Nos preguntábamos cómo desde el tejido asociativo se podía poner un granito más para el cambio real de nuestra sociedad, esa que, cada día más, genera personas abocadas a la pobreza y, por ende, a la exclusión social… parece que desde las asociaciones poco se puede hacer, pero… ¿es eso cierto?… Probablemente, una a una poco se pueda conseguir… por tanto, nuestro primer objetivo fue (y sigue siendo) la unión del mayor número de ellas para la consecución de ese primordial objetivo común.

Cuando nos sentamos a pensar de qué recursos disponíamos, nos encontramos con muchas cabezas capaces de generar ideas, muchas manos capaces de llevarlas a la práctica, muchos corazones solidarios dispuestos a ofrecerlos… teníamos, en realidad, los recursos necesarios.

En principio, pretendemos conseguir recursos económicos con el fin de poner en marcha una bolsa de alimentos destinada a personas con necesidades económicas… eso nos obliga a disponer de “algo” que, en algún momento, se pueda convertir en alimentos… Muchas personas nos entregan ropa para que se la hagamos llegar a aquéllas que la precisen y, una vez repartida… ¿por qué no convertir toda aquella que nos ha quedado en comida?… a eso nos pusimos… de ahí surgió la idea de montar un Mercadillo de ropa de segunda mano (sólo un primer paso para ir generando recursos económicos).
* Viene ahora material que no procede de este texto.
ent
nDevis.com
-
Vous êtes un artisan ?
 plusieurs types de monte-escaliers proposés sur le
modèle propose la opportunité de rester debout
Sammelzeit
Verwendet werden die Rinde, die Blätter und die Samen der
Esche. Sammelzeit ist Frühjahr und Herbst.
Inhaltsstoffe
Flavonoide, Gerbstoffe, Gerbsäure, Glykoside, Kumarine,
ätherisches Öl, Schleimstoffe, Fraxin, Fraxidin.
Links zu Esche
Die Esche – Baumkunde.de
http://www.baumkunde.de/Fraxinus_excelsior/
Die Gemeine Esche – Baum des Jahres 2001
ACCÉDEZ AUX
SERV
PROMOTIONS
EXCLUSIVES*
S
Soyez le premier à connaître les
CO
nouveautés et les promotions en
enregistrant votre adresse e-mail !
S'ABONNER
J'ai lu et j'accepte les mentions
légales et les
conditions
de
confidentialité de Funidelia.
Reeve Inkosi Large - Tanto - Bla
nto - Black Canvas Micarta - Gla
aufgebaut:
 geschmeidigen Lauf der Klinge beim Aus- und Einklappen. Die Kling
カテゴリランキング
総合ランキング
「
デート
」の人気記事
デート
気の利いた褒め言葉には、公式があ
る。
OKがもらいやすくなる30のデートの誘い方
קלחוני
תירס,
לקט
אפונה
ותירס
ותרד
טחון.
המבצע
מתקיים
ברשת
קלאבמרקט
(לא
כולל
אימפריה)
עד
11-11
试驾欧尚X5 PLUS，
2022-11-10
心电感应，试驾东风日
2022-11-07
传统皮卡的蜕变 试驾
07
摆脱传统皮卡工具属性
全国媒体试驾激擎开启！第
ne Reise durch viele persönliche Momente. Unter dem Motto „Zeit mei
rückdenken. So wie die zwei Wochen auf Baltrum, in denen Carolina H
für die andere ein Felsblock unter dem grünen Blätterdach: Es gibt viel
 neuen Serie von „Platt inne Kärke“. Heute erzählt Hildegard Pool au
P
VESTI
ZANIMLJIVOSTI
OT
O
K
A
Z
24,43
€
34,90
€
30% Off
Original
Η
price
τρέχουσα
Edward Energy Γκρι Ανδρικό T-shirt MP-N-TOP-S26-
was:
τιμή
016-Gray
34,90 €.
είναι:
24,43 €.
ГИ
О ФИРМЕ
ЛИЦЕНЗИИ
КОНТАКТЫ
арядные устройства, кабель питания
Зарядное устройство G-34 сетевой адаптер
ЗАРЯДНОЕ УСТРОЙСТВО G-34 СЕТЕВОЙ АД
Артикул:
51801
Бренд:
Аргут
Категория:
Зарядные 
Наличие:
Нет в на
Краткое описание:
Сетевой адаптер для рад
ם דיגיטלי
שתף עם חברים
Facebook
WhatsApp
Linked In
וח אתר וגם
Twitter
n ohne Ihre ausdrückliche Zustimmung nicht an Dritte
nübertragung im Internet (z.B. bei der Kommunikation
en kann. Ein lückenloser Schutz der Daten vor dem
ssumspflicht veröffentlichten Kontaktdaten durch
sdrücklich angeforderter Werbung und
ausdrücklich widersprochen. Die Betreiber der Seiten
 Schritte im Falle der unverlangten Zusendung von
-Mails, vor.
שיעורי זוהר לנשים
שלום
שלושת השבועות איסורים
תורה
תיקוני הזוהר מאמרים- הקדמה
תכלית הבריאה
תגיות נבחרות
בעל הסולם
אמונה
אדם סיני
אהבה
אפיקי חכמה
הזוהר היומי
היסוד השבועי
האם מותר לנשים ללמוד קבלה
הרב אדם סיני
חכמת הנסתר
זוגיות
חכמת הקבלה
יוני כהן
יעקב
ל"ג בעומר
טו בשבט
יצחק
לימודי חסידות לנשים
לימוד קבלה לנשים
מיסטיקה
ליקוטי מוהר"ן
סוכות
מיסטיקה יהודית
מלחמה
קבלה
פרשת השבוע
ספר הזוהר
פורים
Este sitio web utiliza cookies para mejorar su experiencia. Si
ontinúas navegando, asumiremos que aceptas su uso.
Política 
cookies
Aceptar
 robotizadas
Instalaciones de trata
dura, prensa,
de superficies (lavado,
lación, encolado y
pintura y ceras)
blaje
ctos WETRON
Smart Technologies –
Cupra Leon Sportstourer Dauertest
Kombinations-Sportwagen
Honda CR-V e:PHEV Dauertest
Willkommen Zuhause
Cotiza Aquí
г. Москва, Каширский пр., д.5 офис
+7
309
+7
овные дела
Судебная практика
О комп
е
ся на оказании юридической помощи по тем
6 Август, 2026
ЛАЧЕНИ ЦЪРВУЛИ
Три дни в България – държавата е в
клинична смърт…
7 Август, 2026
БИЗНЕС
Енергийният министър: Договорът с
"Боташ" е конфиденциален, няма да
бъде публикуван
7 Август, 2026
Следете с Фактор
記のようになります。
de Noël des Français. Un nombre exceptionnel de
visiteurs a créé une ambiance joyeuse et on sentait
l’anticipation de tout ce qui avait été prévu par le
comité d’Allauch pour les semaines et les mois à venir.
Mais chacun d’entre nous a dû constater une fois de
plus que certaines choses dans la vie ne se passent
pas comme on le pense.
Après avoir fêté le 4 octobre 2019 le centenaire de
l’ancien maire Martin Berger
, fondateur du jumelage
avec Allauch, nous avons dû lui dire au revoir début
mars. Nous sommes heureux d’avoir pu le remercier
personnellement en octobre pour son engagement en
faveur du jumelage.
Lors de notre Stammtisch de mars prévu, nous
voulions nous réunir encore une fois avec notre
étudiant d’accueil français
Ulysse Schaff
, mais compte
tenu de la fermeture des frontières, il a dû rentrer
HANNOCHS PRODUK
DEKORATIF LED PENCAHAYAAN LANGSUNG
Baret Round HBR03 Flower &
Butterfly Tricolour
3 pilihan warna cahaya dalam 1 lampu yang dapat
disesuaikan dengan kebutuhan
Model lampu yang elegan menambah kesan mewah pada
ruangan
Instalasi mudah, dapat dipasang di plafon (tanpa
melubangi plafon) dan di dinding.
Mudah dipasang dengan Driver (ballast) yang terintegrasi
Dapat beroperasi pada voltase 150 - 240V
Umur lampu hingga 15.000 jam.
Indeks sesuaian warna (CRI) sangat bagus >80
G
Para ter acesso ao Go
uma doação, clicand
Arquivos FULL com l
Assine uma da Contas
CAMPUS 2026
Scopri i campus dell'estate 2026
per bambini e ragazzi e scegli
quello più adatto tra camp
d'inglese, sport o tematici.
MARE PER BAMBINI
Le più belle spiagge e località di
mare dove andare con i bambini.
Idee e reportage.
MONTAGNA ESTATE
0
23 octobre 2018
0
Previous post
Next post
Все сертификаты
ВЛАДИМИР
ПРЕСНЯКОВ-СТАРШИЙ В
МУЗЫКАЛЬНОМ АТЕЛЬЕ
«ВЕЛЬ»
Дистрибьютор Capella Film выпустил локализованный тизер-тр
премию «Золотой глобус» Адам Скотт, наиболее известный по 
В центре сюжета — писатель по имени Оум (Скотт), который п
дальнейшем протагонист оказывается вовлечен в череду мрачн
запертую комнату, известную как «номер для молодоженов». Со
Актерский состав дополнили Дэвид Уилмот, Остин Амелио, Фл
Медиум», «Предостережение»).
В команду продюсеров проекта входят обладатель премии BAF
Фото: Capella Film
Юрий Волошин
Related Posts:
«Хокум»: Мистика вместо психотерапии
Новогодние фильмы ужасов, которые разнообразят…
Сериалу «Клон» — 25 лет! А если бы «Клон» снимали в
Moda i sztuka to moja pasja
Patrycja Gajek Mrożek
Este Mercadillo ha tuvo lugar este pasado 12 de noviembre, en Linares. Teníamos algo de miedo a la reacción del público (a quien teníamos que convencer de que la compra y uso de ropa de segunda mano puede y debe convertirse en algo habitual)… nos llevamos una sorpresa: la respuesta de la ciudadanía fue absolutamente ejemplar…
Teníamos otro temor, el trabajo de muchas personas provenientes de diferentes ámbitos en una jornada que podía resultar dura (debemos tener en cuenta que llegamos a participar 7 asociaciones con objetivos, en principio, muy diferentes); volvimos a llevarnos otra sorpresa: el trabajo se desarrolló en el más exquisito tono de compañerismo, amistad y solidaridad.

Y, por supuesto, todo ello hizo posible que nuestro plan para convertir ropa en alimentos resultara posible… lo hemos conseguido… por supuesto, hay que seguir trabajando, pero el primer paso (ese que dicen que es el difícil) ya está dado, y con un éxito espectacular.